Actuators are the core components through which robots interact with the physical world, directly determining motion performance, force control capability, and safety. This article covers servo motors, quasi-direct drive, harmonic reducers, series elastic actuators, and hydraulic actuators.

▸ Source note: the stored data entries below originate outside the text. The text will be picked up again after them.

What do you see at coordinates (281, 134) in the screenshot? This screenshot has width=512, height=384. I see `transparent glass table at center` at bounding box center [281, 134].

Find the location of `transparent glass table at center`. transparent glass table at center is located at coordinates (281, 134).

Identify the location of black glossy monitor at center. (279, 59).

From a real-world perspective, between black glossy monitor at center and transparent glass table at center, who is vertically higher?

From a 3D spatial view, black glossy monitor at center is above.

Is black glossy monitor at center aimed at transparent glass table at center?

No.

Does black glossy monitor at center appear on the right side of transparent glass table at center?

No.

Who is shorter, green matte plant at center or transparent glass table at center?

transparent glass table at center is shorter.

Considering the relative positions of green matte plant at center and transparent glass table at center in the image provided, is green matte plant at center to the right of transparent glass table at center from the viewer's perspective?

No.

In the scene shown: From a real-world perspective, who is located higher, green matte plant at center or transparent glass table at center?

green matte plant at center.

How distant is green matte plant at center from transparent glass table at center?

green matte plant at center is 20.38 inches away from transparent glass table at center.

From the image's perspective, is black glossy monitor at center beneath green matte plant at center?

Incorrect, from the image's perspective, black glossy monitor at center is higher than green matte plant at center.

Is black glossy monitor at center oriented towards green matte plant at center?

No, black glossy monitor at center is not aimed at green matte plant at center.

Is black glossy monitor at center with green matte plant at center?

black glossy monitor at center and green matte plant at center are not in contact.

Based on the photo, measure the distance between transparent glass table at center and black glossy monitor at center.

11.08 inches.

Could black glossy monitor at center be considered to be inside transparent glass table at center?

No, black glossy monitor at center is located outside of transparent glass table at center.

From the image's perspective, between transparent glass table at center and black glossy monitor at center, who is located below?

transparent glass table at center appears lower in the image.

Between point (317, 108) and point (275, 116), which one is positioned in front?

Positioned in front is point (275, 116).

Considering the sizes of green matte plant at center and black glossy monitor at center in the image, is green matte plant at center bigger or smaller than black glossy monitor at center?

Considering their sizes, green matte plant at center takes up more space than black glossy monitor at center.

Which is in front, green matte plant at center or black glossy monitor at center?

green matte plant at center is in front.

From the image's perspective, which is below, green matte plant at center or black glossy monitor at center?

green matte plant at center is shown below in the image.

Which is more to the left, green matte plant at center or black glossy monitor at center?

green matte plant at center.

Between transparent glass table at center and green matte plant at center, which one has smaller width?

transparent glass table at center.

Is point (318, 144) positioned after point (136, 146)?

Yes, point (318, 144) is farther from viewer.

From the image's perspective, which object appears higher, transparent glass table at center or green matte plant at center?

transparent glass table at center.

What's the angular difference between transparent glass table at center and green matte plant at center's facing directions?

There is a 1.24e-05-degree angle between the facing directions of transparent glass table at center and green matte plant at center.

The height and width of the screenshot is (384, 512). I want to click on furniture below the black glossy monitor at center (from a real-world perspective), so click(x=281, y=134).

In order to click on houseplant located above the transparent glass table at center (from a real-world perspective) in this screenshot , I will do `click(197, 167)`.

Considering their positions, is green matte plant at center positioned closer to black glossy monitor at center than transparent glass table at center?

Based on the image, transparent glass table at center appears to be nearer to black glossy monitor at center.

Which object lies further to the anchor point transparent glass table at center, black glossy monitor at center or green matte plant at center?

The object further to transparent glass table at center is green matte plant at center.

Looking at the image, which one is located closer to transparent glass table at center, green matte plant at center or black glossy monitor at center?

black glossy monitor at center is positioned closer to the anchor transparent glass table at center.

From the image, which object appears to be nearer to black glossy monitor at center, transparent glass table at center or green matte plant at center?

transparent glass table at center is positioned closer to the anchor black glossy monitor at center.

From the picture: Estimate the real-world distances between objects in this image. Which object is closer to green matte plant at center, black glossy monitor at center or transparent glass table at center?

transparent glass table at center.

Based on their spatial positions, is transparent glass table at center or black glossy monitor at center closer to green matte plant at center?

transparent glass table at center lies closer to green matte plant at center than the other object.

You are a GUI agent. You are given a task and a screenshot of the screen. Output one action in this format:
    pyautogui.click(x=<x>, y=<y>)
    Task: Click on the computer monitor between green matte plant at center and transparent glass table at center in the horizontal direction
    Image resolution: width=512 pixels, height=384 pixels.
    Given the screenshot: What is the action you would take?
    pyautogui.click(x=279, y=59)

Actuator Classification Overview

Type Gear Ratio Backdrivable Force Control Power Density Typical Application
Direct Drive (DD) 1:1 Excellent Excellent Low Research platforms
Quasi-Direct Drive (QDD) 4:1~9:1 Good Good Medium-high Quadrupeds/humanoids
Harmonic Drive 50:1~160:1 Poor Poor High Industrial robot arms
Planetary Gear 3:1~100:1 Medium Medium High General purpose
Cycloidal Drive 30:1~120:1 Poor Poor High Industrial
Series Elastic Actuator (SEA) Variable Good Good Medium Human-robot collaboration
Hydraulic Good Excellent Very high Heavy-duty/humanoid

Motor Fundamentals

Brushless DC Motor (BLDC) Principles

Modern robot actuators are almost universally based on BLDC (Brushless DC) motors. Core equations:

Torque equation:

\[\tau_{motor} = K_t \cdot I\]

where \(K_t\) is the torque constant (Nm/A) and \(I\) is the current (A).

Output torque after the reducer:

\[\tau_{output} = \tau_{motor} \cdot N \cdot \eta\]

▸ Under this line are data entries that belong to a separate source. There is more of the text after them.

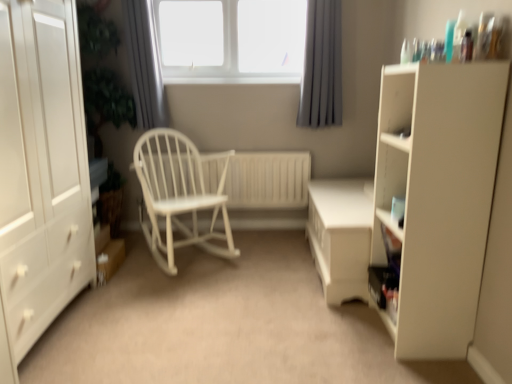 You are a GUI agent. You are given a task and a screenshot of the screen. Output one action in this format:
    pyautogui.click(x=<x>, y=<y>)
    Task: Click on the free space above white glossy table at center (from a real-world perspective)
    
    Given the screenshot: What is the action you would take?
    [346, 190] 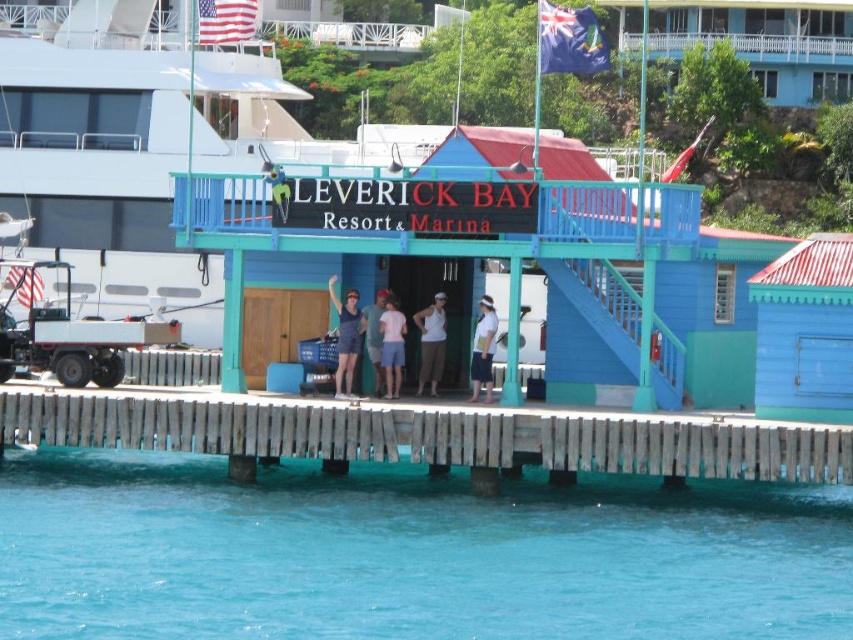 You are standing at the entrance of Leverick Bay Resort and see a blue wood hut at center and denim shorts at center. Which object is located to the right of the other?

where \(N\) is the gear ratio and \(\eta\) is the transmission efficiency.

Backdrivability depends on:

\[\tau_{backdrive} = \frac{\tau_{external}}{N} \cdot \eta_{reverse}\]

The higher the gear ratio, the greater the external force needed for backdrive. High gear ratios (e.g., harmonic drive 100:1) are virtually non-backdrivable.

Key Parameters

Parameter Symbol Unit Description
Torque constant \(K_t\) Nm/A Current-to-torque conversion coefficient
Back-EMF constant \(K_e\) V/(rad/s) Equals \(K_t\) (in SI units)
No-load speed \(\omega_{no-load}\) rpm Maximum motor speed under no load
Stall torque \(\tau_{stall}\) Nm Maximum torque at stall
Continuous torque \(\tau_{cont}\) Nm Sustained output torque at thermal steady state
Peak torque \(\tau_{peak}\) Nm Maximum torque for short duration
Rotor inertia \(J\) kg*m^2 Affects dynamic response

Dynamixel Series Servos

Dynamixel is a line of smart servo motors produced by ROBOTIS, widely used in educational and research robots.

Series Comparison

Series Model Example Stall Torque Communication Reducer Control Modes Price
XL XL330-M288 0.52 Nm TTL Planetary Position/Velocity/PWM ~$25
XC XC330-T288 0.76 Nm TTL Planetary Position/Velocity/PWM ~$30
XM XM430-W350 4.1 Nm RS-485/TTL Planetary Position/Velocity/Current/Extended Position ~$220
XH XH540-W270 9.2 Nm RS-485/TTL Planetary All modes ~$400
XW XW540-T260 9.2 Nm RS-485 Planetary All modes (IP67) ~$550
PH PH54-200-S500 44.7 Nm RS-485 Planetary All modes ~$2,800

Control Modes

Mode Description Use Case
Position control PID position closed-loop Most scenarios
Extended position Multi-turn absolute position Continuous rotation
Velocity control PID velocity closed-loop Wheeled chassis
Current control Current (torque) closed-loop Force control, compliant manipulation
Current-position Position control with current limiting Safe grasping
PWM Open-loop Debugging

SDK Example

from dynamixel_sdk import *

# Initialize
port = PortHandler("/dev/ttyUSB0")
packet = PacketHandler(2.0)  # Protocol 2.0
port.openPort()
port.setBaudRate(1000000)

# Enable torque
TORQUE_ENABLE = 1
packet.write1ByteTxRx(port, DXL_ID, 64, TORQUE_ENABLE)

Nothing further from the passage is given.